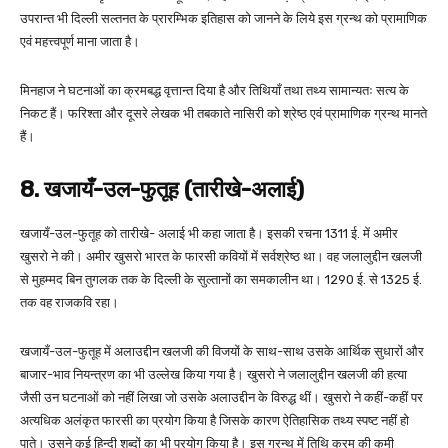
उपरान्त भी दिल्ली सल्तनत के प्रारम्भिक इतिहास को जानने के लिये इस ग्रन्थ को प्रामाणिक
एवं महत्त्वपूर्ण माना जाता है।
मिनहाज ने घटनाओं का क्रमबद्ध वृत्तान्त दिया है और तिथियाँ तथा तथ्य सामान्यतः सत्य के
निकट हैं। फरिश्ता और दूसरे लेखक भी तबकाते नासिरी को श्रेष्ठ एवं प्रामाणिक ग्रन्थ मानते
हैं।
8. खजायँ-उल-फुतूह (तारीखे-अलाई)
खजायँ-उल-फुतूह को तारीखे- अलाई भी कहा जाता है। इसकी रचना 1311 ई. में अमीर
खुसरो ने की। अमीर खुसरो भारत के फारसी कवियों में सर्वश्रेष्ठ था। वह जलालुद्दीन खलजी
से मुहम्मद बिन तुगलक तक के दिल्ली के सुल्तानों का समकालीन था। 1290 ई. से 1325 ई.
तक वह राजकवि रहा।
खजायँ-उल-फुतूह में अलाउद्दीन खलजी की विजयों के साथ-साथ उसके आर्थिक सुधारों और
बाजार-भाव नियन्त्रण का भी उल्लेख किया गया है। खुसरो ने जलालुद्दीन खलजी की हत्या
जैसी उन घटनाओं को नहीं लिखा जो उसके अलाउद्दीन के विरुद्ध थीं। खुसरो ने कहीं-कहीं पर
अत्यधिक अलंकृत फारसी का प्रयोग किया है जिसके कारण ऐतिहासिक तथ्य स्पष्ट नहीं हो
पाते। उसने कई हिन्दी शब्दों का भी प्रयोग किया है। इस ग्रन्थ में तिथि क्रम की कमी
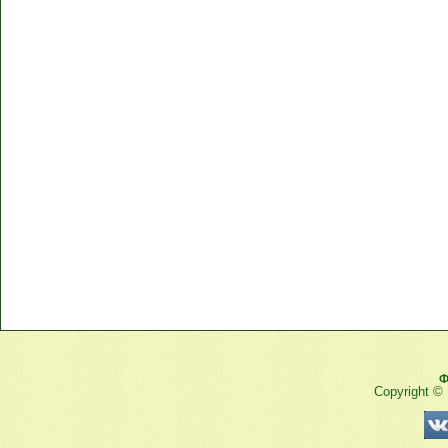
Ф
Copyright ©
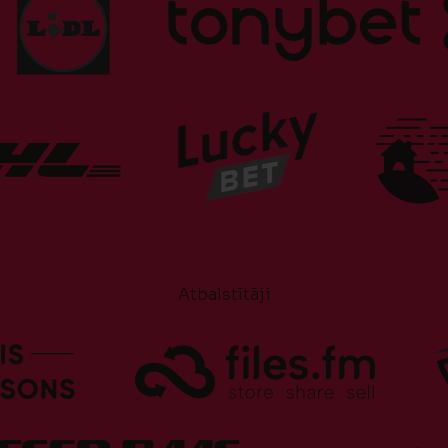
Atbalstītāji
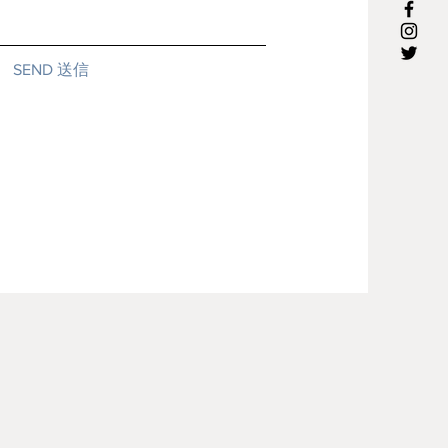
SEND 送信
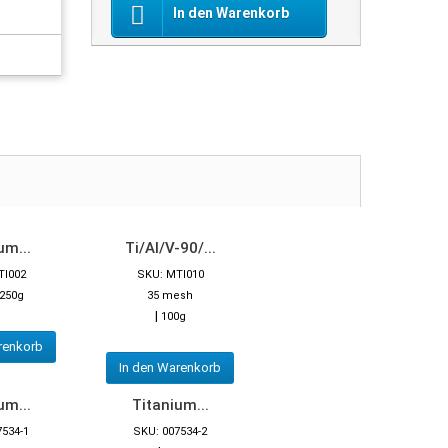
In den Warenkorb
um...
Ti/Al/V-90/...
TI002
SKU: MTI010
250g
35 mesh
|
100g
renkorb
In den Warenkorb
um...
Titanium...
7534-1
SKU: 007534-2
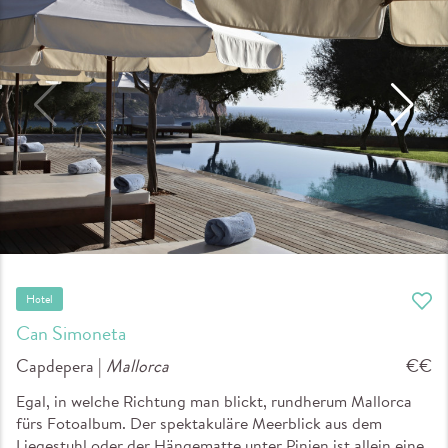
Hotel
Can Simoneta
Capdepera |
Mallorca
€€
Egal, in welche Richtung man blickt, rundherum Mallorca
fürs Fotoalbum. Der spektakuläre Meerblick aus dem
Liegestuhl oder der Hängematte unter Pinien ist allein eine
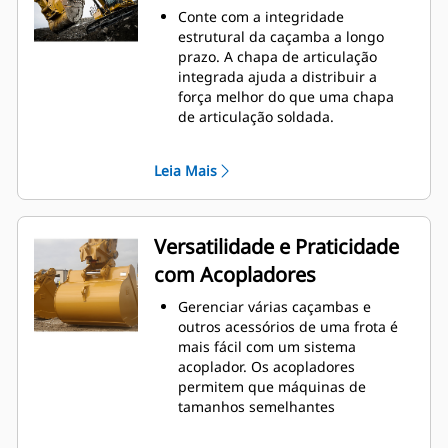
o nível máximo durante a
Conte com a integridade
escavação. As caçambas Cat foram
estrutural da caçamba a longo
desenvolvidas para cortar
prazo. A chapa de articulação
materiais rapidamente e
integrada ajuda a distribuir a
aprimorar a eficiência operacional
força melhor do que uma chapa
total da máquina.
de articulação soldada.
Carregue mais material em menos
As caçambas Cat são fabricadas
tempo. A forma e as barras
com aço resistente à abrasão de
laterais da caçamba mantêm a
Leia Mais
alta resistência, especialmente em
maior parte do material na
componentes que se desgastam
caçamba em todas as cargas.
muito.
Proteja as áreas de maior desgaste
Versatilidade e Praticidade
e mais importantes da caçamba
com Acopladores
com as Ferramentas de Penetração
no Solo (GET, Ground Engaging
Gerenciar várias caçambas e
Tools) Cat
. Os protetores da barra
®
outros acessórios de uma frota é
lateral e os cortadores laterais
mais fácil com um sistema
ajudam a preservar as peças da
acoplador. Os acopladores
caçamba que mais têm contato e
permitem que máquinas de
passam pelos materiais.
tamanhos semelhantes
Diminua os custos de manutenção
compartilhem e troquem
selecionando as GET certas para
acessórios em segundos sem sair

═══

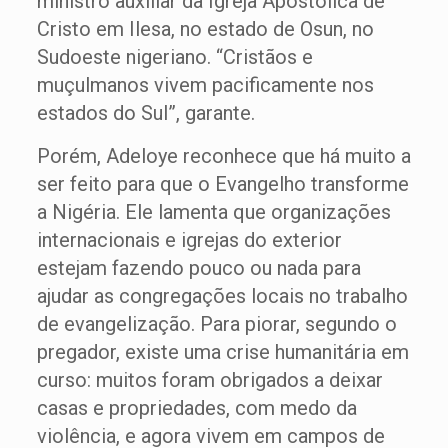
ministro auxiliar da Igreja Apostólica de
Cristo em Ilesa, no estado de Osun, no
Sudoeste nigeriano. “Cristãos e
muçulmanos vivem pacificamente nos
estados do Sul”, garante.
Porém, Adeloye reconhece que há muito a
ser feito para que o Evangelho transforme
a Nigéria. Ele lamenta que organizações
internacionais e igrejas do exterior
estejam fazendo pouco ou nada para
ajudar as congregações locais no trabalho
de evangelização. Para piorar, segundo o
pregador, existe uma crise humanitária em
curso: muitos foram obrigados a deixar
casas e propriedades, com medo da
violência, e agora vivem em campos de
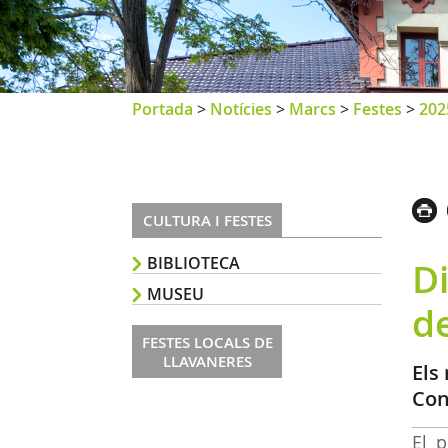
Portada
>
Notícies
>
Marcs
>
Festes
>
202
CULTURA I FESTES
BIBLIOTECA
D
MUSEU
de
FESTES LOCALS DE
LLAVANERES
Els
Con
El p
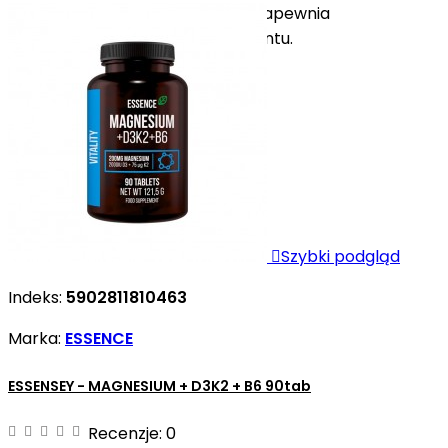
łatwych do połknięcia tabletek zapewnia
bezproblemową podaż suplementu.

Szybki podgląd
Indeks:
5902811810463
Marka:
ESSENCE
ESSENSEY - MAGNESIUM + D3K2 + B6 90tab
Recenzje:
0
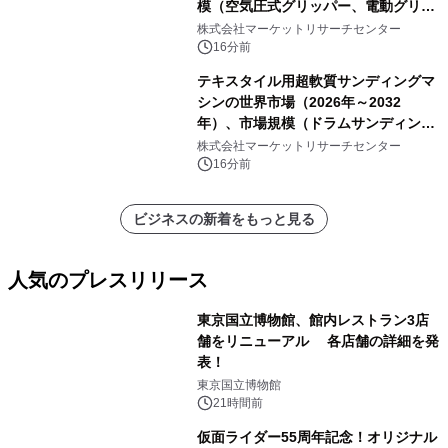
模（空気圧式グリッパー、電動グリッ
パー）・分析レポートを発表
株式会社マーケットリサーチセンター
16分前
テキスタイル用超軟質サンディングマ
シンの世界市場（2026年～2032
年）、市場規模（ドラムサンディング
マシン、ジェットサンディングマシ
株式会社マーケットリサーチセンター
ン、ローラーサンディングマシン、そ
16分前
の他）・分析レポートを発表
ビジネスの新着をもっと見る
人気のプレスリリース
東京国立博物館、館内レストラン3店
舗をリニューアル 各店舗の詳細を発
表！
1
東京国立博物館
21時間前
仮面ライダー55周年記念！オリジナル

═══

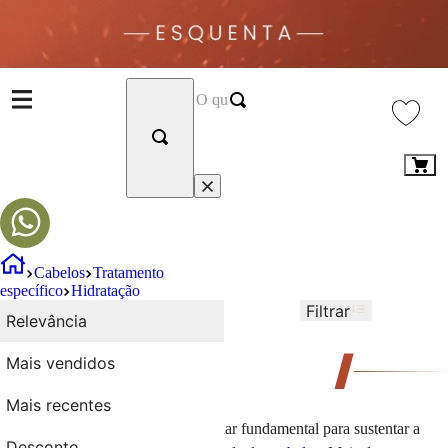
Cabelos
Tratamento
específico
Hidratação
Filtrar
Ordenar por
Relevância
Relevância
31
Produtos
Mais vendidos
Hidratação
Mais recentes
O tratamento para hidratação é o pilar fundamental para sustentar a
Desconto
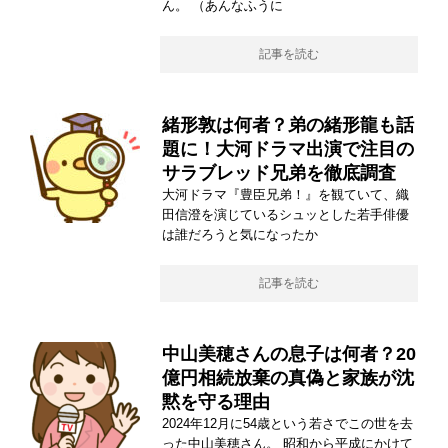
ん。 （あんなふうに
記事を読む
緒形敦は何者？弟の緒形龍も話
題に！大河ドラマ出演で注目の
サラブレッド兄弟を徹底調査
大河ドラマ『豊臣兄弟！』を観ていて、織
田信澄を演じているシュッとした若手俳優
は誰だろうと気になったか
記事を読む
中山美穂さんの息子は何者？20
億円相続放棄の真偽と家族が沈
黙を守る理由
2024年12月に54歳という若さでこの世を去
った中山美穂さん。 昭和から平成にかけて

═══

What the task asks – What are the lines, exactly as written above, from the line with "उपरान्त भी दिल्ली" to the line with "खुसरो ने की।", both included? Output only those.

The completed task –
उपरान्त भी दिल्ली सल्तनत के प्रारम्भिक इतिहास को जानने के लिये इस ग्रन्थ को प्रामाणिक
एवं महत्त्वपूर्ण माना जाता है।
मिनहाज ने घटनाओं का क्रमबद्ध वृत्तान्त दिया है और तिथियाँ तथा तथ्य सामान्यतः सत्य के
निकट हैं। फरिश्ता और दूसरे लेखक भी तबकाते नासिरी को श्रेष्ठ एवं प्रामाणिक ग्रन्थ मानते
हैं।
8. खजायँ-उल-फुतूह (तारीखे-अलाई)
खजायँ-उल-फुतूह को तारीखे- अलाई भी कहा जाता है। इसकी रचना 1311 ई. में अमीर
खुसरो ने की। अमीर खुसरो भारत के फारसी कवियों में सर्वश्रेष्ठ था। वह जलालुद्दीन खलजी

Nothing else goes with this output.